Agent — A software system that is given a goal and autonomously plans, uses tools, observes results, and iterates until the goal is complete. Distinct from a chatbot (single response) or assistant (reactive, stateless). Key properties: runs a loop, takes real actions via tools, maintains memory across steps. See AI Agents: What They Are and How They Work.
Agent Loop — The core execution pattern of an AI agent: Perceive → Reason → Plan → Act → Observe → (update memory) → back to Reason. The loop continues until the task is done or a stopping condition is reached. See AI Agents.
ReAct — "Reason + Act." The dominant agent architecture (Yao et al., ICLR 2023) where the model alternates between generating a Thought (reasoning about the current state) and an Action (tool call), receiving an Observation after each action. See AI Agents.

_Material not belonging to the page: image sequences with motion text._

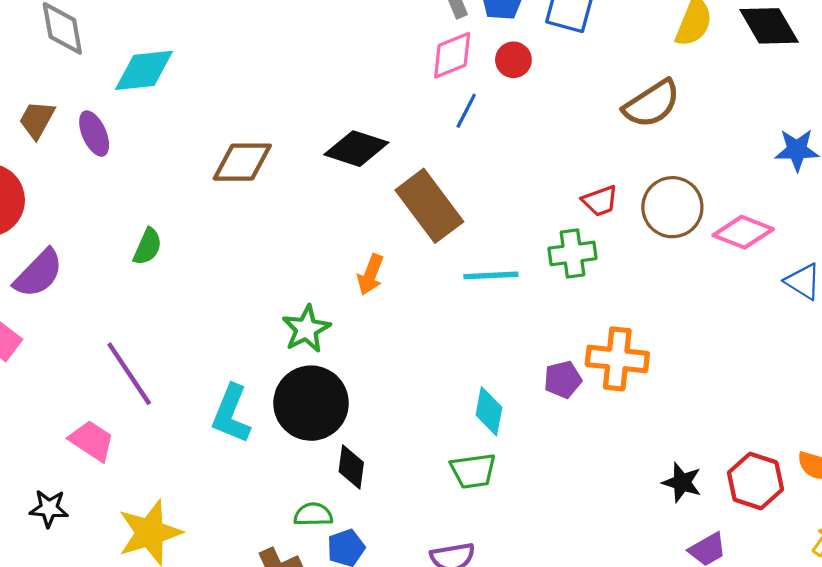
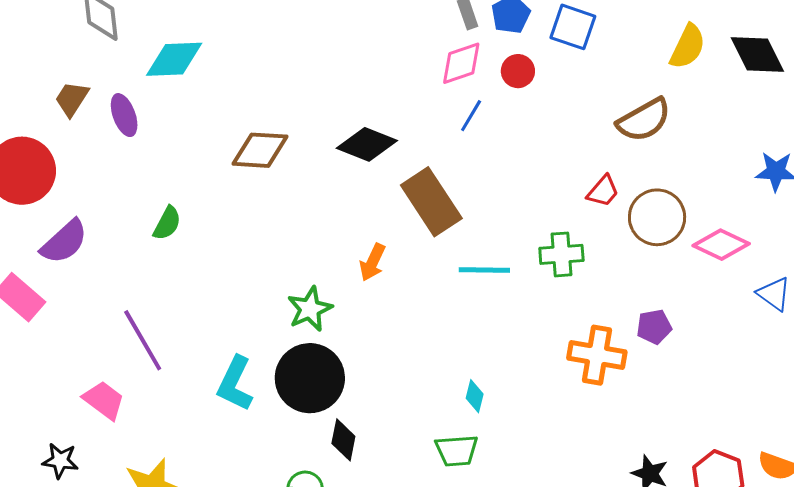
red trapezoid: (600, 201) -> (603, 191), moved, turned -33
purple pentagon: (563, 379) -> (654, 327), moved
cyan diamond: (489, 411) -> (475, 396), size x0.7

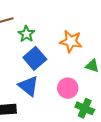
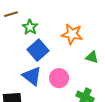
pink circle: (68, 88) -> (59, 78), moved

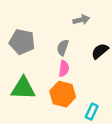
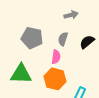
gray pentagon: (22, 42) -> (32, 38), moved
gray semicircle: (63, 48) -> (63, 39), moved

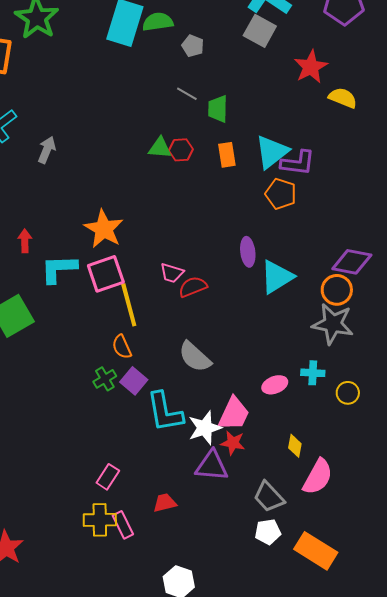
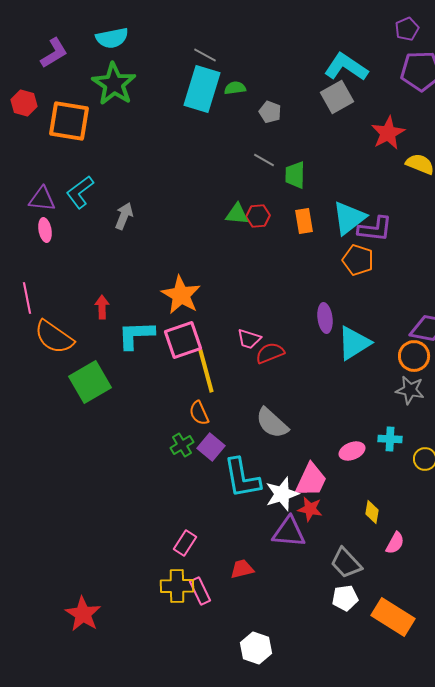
green semicircle: (158, 22) -> (235, 88), size x0.7
gray square: (260, 31) -> (337, 97), turned 32
gray star: (333, 324) -> (410, 390), size x0.7
pink semicircle: (318, 477) -> (395, 543), size x0.6

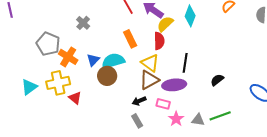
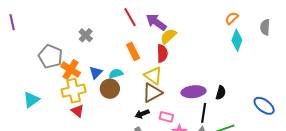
cyan diamond: (190, 16) -> (237, 40), moved
cyan semicircle: (113, 61) -> (116, 74), size x0.6
black line: (185, 63) -> (204, 113), moved
black semicircle: (217, 80) -> (221, 93), turned 144
yellow cross: (58, 83) -> (74, 91), moved
purple ellipse: (174, 85) -> (194, 92), moved

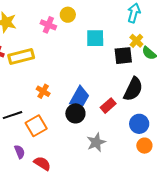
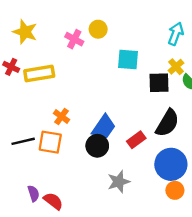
blue circle: (139, 124) -> (171, 164), size x1.4
orange square: (36, 126) -> (50, 142), moved, turned 35
purple semicircle: (20, 152) -> (33, 193), moved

Tool Call — A structured JSON output emitted by the model to invoke an external function (search, code execution, file read, etc.). The surrounding runtime intercepts the output, executes the function, and returns the result as an Observation. See AI Agents.
Observation — The result returned to the model after a tool executes. Feeds back into the next reasoning step, grounding the model's reasoning in real-world data rather than hallucination. See AI Agents.
Human-in-Loop — A design pattern where an agent pauses at key decision points and waits for human approval before taking irreversible actions (sending emails, merging code, deleting data, spending money). Most production agents in 2026 use this pattern. See AI Agents.